- TASK OBJECTIVE
Check every line below for the word "Яндекс" and copy each one that has it.

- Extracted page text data

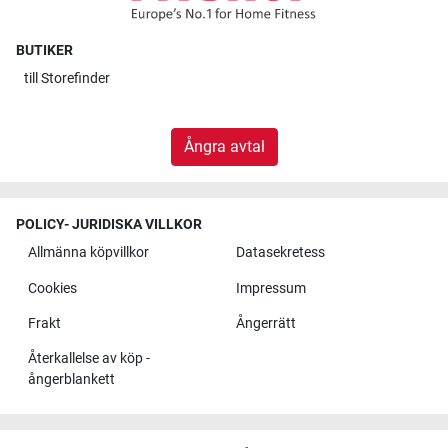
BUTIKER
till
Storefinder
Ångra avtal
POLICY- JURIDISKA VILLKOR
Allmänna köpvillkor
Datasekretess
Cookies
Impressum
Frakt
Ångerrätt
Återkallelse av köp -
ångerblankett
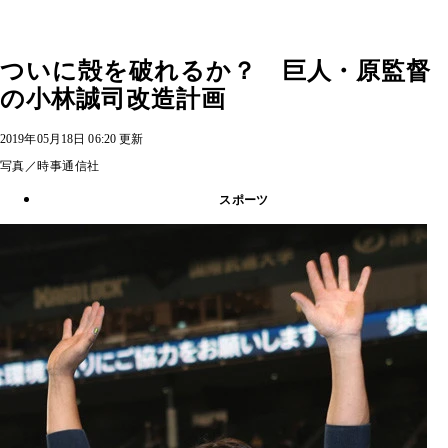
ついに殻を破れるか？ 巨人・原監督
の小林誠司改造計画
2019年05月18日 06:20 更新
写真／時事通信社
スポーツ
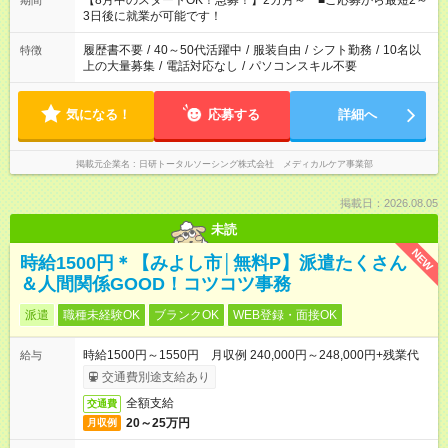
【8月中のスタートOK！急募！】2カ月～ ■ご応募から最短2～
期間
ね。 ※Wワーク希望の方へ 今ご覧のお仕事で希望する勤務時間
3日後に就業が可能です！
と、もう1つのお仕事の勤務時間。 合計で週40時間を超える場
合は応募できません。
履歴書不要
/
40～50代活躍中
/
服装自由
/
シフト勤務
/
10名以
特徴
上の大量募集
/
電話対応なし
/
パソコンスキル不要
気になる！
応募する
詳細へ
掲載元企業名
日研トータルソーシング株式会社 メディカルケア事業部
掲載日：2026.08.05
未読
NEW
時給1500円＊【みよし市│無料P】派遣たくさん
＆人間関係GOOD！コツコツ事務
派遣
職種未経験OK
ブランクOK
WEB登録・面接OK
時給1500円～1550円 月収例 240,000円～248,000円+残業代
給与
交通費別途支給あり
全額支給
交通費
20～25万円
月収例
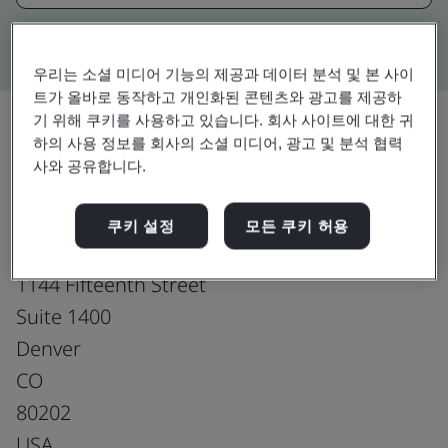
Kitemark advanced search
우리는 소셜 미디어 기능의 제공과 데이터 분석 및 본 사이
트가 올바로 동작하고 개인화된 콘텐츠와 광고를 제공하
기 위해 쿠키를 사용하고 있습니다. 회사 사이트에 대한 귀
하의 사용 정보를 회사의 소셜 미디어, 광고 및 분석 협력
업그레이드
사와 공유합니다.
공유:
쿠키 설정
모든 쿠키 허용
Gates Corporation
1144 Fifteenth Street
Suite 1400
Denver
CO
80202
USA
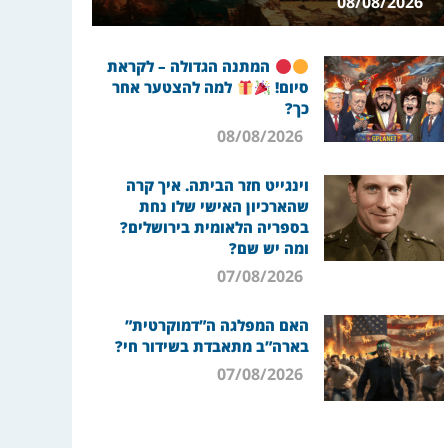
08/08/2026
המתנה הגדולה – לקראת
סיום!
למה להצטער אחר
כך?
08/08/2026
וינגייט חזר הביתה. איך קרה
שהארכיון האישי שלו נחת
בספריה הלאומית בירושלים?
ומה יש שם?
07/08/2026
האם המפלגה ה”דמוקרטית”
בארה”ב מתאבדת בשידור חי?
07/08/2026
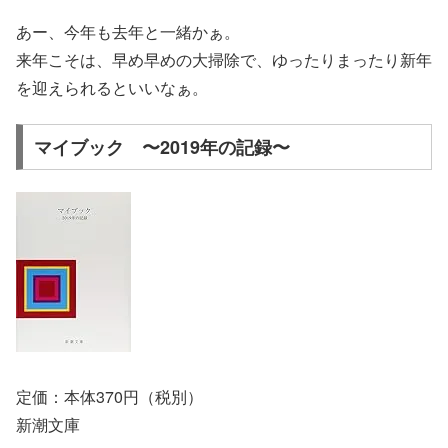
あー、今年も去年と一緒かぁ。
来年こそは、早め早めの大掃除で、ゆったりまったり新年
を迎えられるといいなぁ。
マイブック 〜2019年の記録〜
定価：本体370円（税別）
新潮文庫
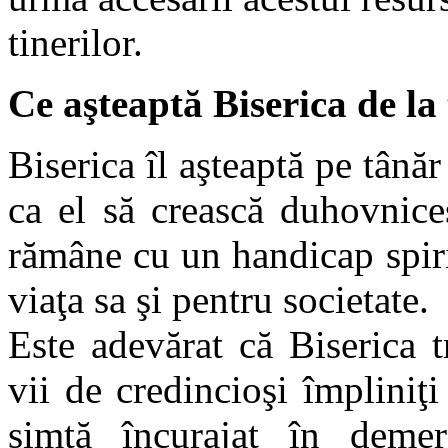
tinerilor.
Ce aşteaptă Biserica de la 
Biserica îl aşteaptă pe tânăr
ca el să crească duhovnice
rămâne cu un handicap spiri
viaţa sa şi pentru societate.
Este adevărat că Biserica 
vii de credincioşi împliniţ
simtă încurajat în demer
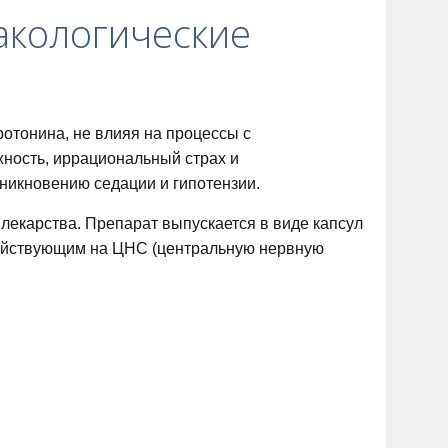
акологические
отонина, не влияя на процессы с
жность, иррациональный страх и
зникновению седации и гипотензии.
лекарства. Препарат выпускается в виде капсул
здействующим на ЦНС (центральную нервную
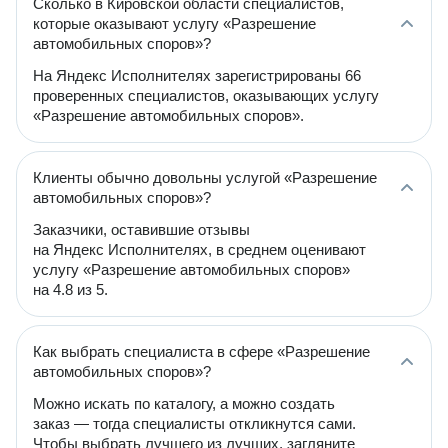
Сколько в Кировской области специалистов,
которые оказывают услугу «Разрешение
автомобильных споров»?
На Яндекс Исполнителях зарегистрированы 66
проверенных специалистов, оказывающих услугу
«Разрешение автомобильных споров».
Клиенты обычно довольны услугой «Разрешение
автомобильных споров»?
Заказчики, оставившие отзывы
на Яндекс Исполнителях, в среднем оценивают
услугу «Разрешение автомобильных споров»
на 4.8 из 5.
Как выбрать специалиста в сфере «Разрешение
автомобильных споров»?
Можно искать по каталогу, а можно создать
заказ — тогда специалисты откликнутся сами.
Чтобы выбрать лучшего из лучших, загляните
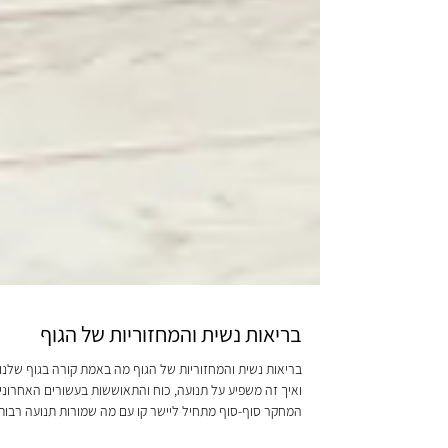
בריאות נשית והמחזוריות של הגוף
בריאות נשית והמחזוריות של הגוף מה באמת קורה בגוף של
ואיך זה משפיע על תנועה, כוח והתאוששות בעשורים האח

==

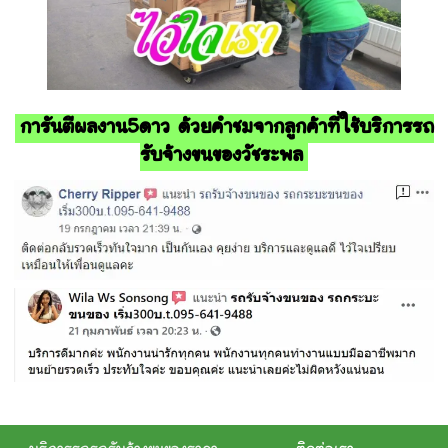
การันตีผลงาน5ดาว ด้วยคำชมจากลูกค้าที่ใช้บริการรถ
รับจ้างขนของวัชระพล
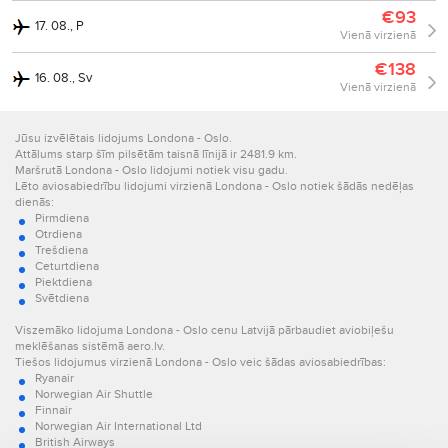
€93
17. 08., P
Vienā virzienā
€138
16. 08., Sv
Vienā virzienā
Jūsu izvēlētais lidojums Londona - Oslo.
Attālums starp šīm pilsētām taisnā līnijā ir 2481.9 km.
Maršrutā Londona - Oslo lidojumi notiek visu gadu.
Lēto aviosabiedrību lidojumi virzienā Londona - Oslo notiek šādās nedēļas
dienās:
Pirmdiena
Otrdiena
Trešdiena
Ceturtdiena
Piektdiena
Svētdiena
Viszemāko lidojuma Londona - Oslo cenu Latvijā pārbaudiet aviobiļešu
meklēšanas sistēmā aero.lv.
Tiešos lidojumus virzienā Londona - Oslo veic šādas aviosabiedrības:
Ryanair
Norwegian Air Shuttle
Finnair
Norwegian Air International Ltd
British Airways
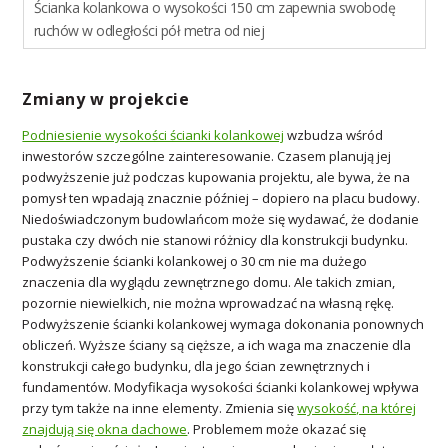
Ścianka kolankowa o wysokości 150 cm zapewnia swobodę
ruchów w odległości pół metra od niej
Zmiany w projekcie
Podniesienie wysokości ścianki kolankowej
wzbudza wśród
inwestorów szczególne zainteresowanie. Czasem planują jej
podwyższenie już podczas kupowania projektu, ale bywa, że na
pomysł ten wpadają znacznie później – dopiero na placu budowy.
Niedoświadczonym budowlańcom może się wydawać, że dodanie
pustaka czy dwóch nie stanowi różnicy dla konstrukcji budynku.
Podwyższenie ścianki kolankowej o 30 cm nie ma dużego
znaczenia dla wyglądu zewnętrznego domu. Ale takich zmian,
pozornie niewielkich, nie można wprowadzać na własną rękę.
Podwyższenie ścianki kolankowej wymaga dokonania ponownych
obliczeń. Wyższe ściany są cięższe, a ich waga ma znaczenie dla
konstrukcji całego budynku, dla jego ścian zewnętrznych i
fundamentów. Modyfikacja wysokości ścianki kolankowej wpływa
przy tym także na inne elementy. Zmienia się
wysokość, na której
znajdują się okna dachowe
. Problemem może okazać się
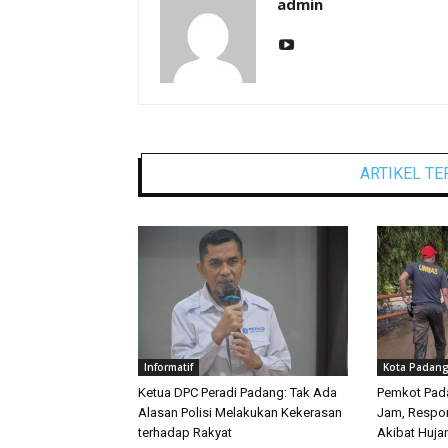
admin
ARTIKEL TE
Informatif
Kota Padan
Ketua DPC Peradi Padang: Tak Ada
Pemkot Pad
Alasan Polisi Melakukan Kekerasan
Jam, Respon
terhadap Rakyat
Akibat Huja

- RESPONSE TO THIS EXERCISE
На Яндекс Исполнителях зарегистрированы 66
на Яндекс Исполнителях, в среднем оценивают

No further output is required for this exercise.